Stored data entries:
######
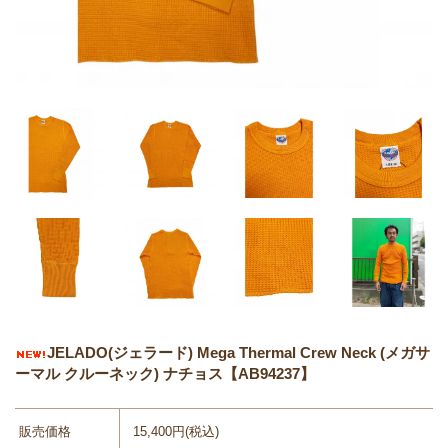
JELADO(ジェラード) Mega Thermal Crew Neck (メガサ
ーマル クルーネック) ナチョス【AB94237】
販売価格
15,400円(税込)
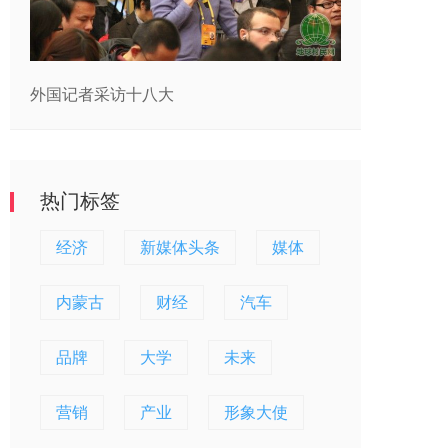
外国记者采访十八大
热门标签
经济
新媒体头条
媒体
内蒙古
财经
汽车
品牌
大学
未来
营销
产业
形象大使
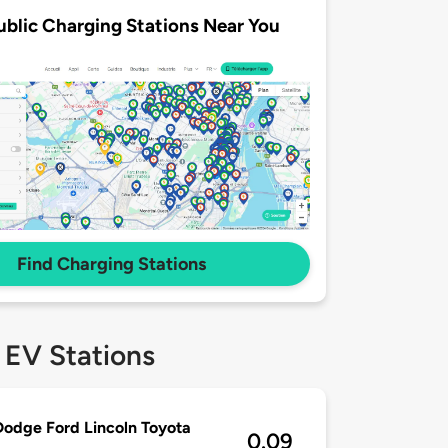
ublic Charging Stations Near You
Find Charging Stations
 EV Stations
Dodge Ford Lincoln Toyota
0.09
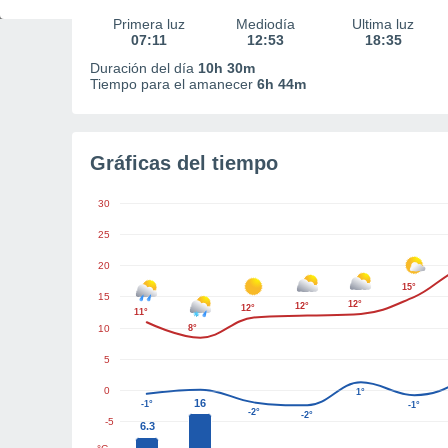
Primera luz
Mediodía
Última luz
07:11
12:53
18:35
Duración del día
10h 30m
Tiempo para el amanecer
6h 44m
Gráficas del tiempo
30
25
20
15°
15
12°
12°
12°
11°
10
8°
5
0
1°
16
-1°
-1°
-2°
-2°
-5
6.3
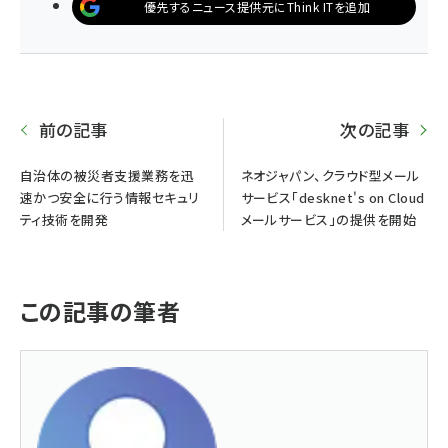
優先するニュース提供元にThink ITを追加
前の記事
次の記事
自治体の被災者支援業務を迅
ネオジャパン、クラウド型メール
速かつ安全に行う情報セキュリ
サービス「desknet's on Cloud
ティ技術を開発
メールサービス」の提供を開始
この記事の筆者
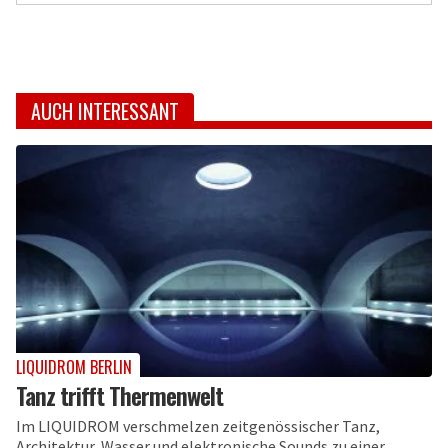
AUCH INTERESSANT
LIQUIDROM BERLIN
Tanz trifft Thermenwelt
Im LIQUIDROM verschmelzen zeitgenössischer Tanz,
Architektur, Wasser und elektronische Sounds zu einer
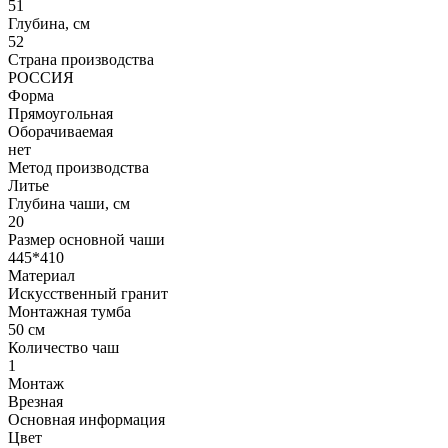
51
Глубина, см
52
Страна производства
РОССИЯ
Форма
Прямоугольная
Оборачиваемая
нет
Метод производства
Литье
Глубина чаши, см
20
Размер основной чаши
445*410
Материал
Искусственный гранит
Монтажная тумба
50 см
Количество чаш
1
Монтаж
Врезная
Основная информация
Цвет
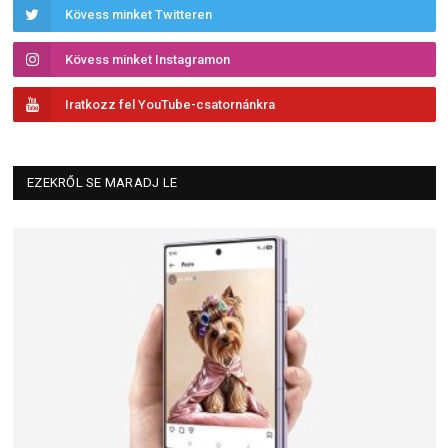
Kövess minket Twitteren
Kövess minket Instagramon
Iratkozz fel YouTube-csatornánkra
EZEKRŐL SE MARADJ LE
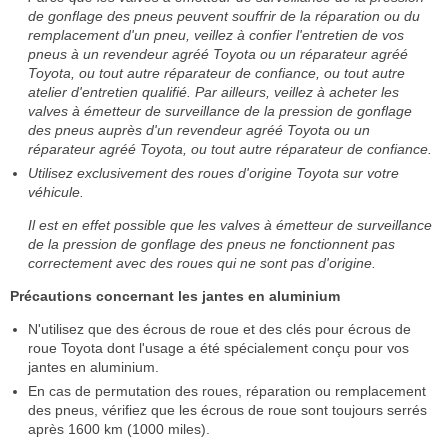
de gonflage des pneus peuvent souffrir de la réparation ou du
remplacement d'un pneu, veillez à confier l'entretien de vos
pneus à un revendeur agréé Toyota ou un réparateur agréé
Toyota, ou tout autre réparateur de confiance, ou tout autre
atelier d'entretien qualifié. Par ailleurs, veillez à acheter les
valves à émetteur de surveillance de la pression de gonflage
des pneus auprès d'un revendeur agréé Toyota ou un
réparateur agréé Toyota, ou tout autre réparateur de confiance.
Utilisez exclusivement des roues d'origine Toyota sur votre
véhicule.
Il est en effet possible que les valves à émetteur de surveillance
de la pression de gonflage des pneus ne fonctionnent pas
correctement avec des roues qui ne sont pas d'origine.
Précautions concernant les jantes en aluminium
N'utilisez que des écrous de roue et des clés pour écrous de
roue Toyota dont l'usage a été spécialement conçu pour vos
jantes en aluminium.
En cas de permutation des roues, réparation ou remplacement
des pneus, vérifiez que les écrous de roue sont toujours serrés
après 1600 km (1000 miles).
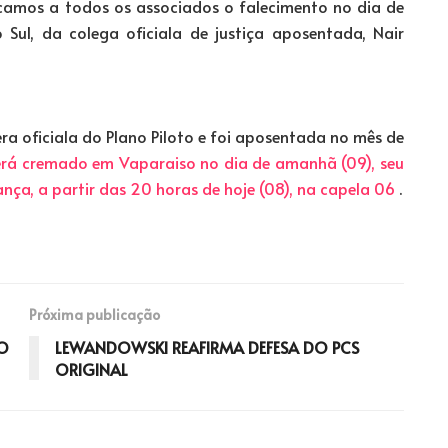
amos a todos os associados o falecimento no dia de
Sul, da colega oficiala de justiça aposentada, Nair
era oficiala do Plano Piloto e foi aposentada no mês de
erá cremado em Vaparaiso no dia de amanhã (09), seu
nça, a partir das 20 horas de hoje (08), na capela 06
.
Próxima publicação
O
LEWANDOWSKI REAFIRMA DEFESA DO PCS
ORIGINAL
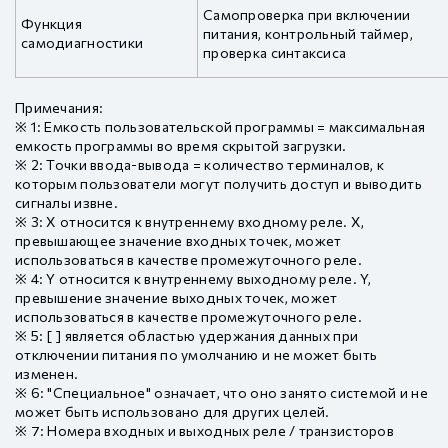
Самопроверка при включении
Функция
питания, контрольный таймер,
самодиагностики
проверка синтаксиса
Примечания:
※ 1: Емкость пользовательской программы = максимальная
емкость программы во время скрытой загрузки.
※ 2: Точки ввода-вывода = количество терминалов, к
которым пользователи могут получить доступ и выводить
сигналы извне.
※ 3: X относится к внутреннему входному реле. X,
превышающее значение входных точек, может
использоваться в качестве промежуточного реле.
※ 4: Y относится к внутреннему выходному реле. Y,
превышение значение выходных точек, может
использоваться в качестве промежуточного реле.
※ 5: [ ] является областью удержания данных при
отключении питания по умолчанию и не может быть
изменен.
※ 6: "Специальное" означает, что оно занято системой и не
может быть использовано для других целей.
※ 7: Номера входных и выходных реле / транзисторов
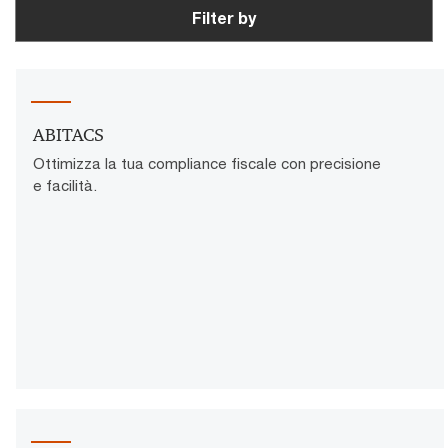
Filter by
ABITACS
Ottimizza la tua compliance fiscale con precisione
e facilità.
######
▶ [What you have to do]:
Starting at the line above that contains "Il est en effet", repeat each line exactly up to and including the line that contains "En cas de permutation", and stop there.

▶ [Solution to this exercise]:
Il est en effet possible que les valves à émetteur de surveillance
de la pression de gonflage des pneus ne fonctionnent pas
correctement avec des roues qui ne sont pas d'origine.
Précautions concernant les jantes en aluminium
N'utilisez que des écrous de roue et des clés pour écrous de
roue Toyota dont l'usage a été spécialement conçu pour vos
jantes en aluminium.
En cas de permutation des roues, réparation ou remplacement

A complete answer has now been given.